Who do you know who isn't busy? These days, busyness is status. To be busy is to be of significance. People need you. Your activity counts. Your responsibilities are many and thus you are of worth.
To admit to not being busy is to somehow admit to failure. The modern expectation is that we be constantly available, constantly productive and constantly on the go. If we're not, we are judged wanting. “It's like they're competing about who has the most to do” said a bemused young mum in one of my workshops, referring to the (fraught) women in her community.
Yet in the West, we are flagging. According to a report published by The Sleep Council last year, 40% of Britons fail to get the NHS recommended six to nine hours sleep a night, and stress accounts for 39% of all work related illness.
Why have we lost the art of resting? What is it that drives us to such an extent that we are becoming worried and ill?
To my mind, it is because we have lost the wisdom of cycles. We live in a linear, progressive world that is terrified of death and its symbolic attributes (stopping, stillness, silence, emptiness). We will do anything to avoid and deny it. A quick internet search for quotes about winter, the seasonal expression of death, emphasizes this dramatically: very few of them are positive and most are bleak metaphors.
But winter is a great teacher, as our ancestors who worked the land knew only too well. It is a time for simplicity, for withdrawal, for restoration. Nature sleeps, the unnecessary is shed and life force is preserved by being drawn deep down into the roots. If a deciduous tree does not shut down and go inward during the chill, harsh winds of winter, it will not be sufficiently protected from the elements to survive and enjoy the brightness and warmth of another summer.
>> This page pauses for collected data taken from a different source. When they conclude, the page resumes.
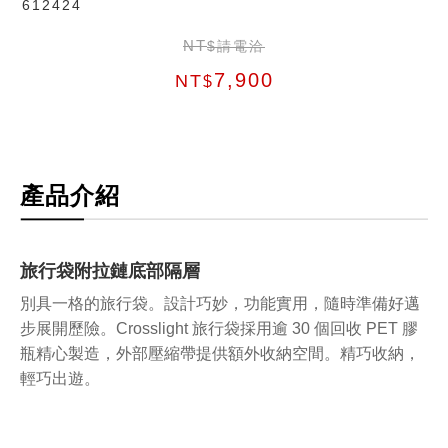
612424
NT
$請電洽
7,900
NT
$
產品介紹
旅行袋附拉鏈底部隔層
別具一格的旅行袋。設計巧妙，功能實用，隨時準備好邁
步展開歷險。Crosslight 旅行袋採用逾 30 個回收 PET 膠
瓶精心製造，外部壓縮帶提供額外收納空間。精巧收納，
輕巧出遊。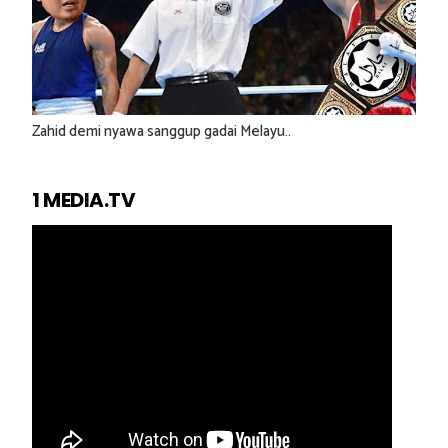
Zahid demi nyawa sanggup gadai Melayu..
1 MEDIA.TV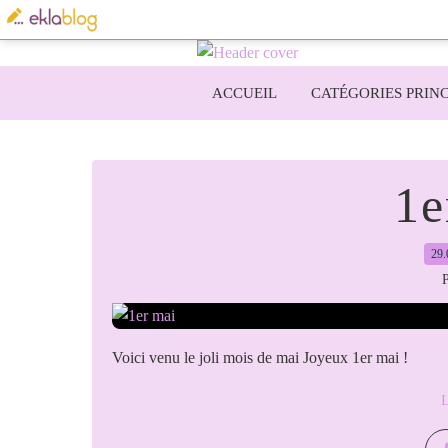
ACCUEIL
CATÉGORIES PRINC
1e
29.
P
Voici venu le joli mois de mai Joyeux 1er mai !
L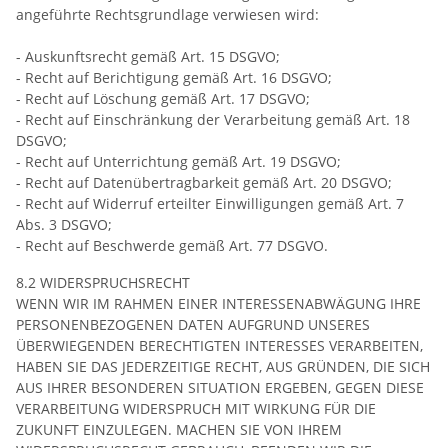
angeführte Rechtsgrundlage verwiesen wird:
- Auskunftsrecht gemäß Art. 15 DSGVO;
- Recht auf Berichtigung gemäß Art. 16 DSGVO;
- Recht auf Löschung gemäß Art. 17 DSGVO;
- Recht auf Einschränkung der Verarbeitung gemäß Art. 18
DSGVO;
- Recht auf Unterrichtung gemäß Art. 19 DSGVO;
- Recht auf Datenübertragbarkeit gemäß Art. 20 DSGVO;
- Recht auf Widerruf erteilter Einwilligungen gemäß Art. 7
Abs. 3 DSGVO;
- Recht auf Beschwerde gemäß Art. 77 DSGVO.
8.2 WIDERSPRUCHSRECHT
WENN WIR IM RAHMEN EINER INTERESSENABWÄGUNG IHRE
PERSONENBEZOGENEN DATEN AUFGRUND UNSERES
ÜBERWIEGENDEN BERECHTIGTEN INTERESSES VERARBEITEN,
HABEN SIE DAS JEDERZEITIGE RECHT, AUS GRÜNDEN, DIE SICH
AUS IHRER BESONDEREN SITUATION ERGEBEN, GEGEN DIESE
VERARBEITUNG WIDERSPRUCH MIT WIRKUNG FÜR DIE
ZUKUNFT EINZULEGEN. MACHEN SIE VON IHREM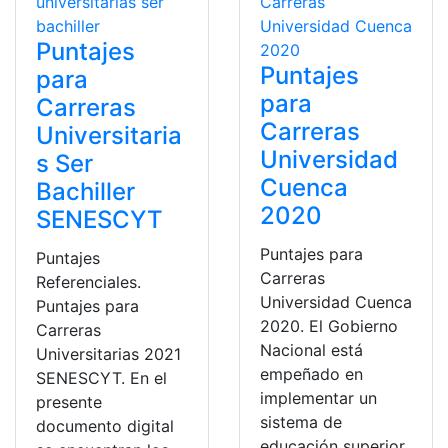
Puntajes
Puntajes
para
para
Carreras
Carreras
Universitaria
Universidad
s Ser
Cuenca
Bachiller
2020
SENESCYT
Puntajes para
Puntajes
Carreras
Referenciales.
Universidad Cuenca
Puntajes para
2020. El Gobierno
Carreras
Nacional está
Universitarias 2021
empeñado en
SENESCYT. En el
implementar un
presente
sistema de
documento digital
educación superior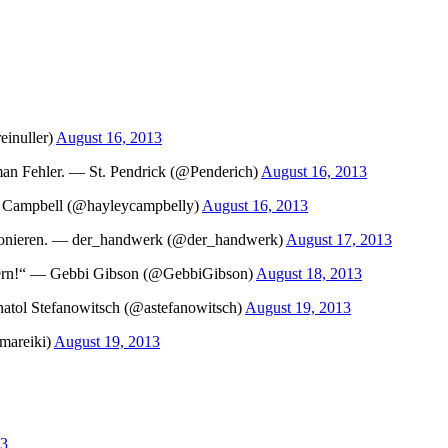
einuller)
August 16, 2013
man Fehler. — St. Pendrick (@Penderich)
August 16, 2013
 Campbell (@hayleycampbelly)
August 16, 2013
elefonieren. — der_handwerk (@der_handwerk)
August 17, 2013
h gern!“ — Gebbi Gibson (@GebbiGibson)
August 18, 2013
natol Stefanowitsch (@astefanowitsch)
August 19, 2013
imareiki)
August 19, 2013
13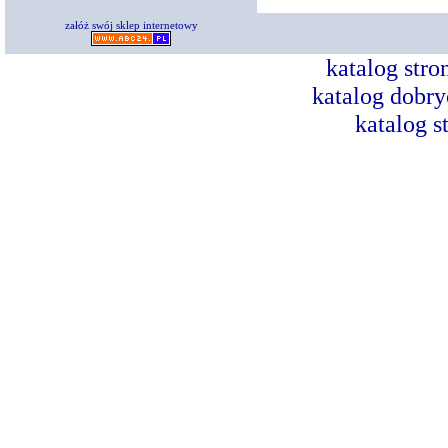
załóż swój sklep internetowy
katalog str
katalog dobry
katalog s
Dorad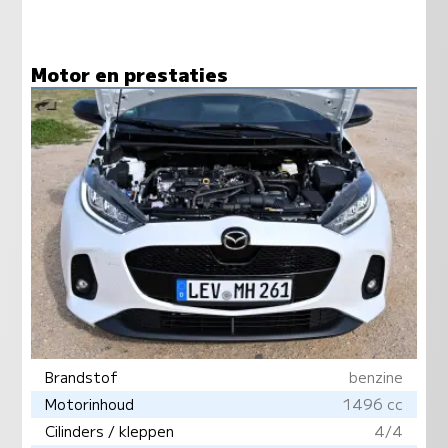
Motor en prestaties
Brandstof
benzine
Motorinhoud
1496 cc
Cilinders / kleppen
4/4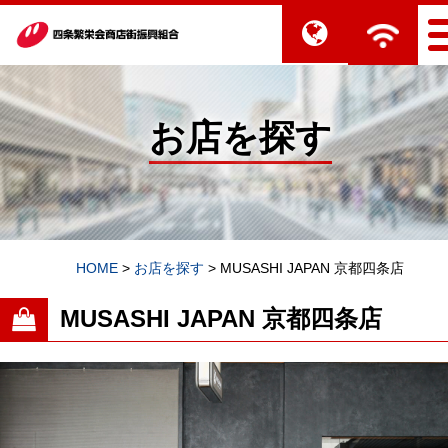
お店を探す
HOME
>
お店を探す
>
MUSASHI JAPAN 京都四条店
MUSASHI JAPAN 京都四条店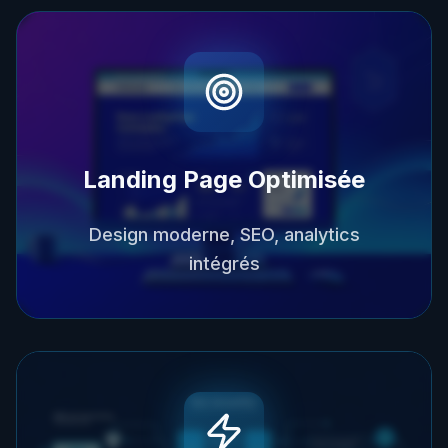
Landing Page Optimisée
Design moderne, SEO, analytics
intégrés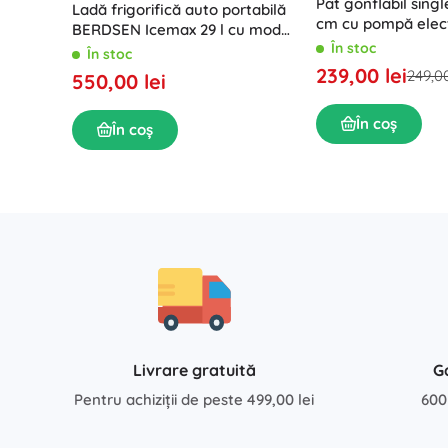
Pat gonflabil single
Ladă frigorifică auto portabilă
cm cu pompă elect
BERDSEN Icemax 29 l cu modul
integrată INTEX
În stoc
ECO – albastru
În stoc
239,00 lei
249,00
550,00 lei
În coș
În coș
Livrare gratuită
G
Pentru achiziții de peste 499,00 lei
600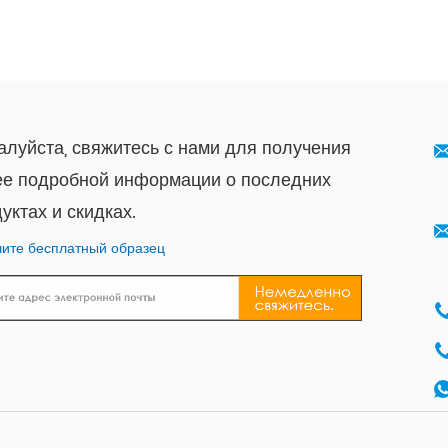
луйста, свяжитесь с нами для получения
ее подробной информации о последних
уктах и ​​скидках.
ите бесплатный образец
To restore cyclical consciousness, the knowledge of the eternal birth-death-rebirth dynamic, is to restore both physical and mental wellbeing. For women, this is particularly important as our bodies perform their own cyclical dance with each lunar and menstrual month. Whatever the quality of a woman's menstrual experience, the energies of ovulation, which are often active, sociable and in tandem with full moon, will be decidedly different from the energies of her bleed, which will be more inward and quiet and will fall around dark moon. To acknowledge and cooperate with this is to prevent burnout and maximize potential. Similarly, to honour the rhythm of nature's yearly seasons will restore equanimity and optimise health.
If we want to heal ourselves and our beleaguered world, I propose that we befriend the lost of art of rest and make room for it in our busy lives. It is no longer enough to get by on the bare minimum! Rest should be a priority, it should be as prepared for as a delicious meal, and as precious as the productivity that we value so highly. Imagine how different our experience of winter would be if we followed nature's lead and withdrew, working less, sleeping more and conserving vital energy for when it can be better used. Our crazy Western obsession with the material and social demands of Christmas distracts us completely from the true essence of this time of year. Bring light to the darkness by all means, but not at the expense of nature's invitation to pause, retreat and restore with grace. In the poetic words of Hugh Macmillan in his 1871 treatise 'The Ministry of Nature':
“Nature looks dead in winter because her life is gathered into her heart. She withers the plant down to the root that she may grow it up again fairer and stronger. She calls her family together within her inmost home to prepare them for being scattered abroad upon the face of the earth.”
So this winter, why not do things differently? Listen to the wisdom of nature and allow yourself to luxuriate in restfulness instead of getting lost in frantic overactivity. Take the phone off the hook, unplug the internet, put your feet up and be at ease. Breathe out, pause and allow the gifts of stillness to spread through your inner landscape, preparing you for a magnificent and exuberant spring.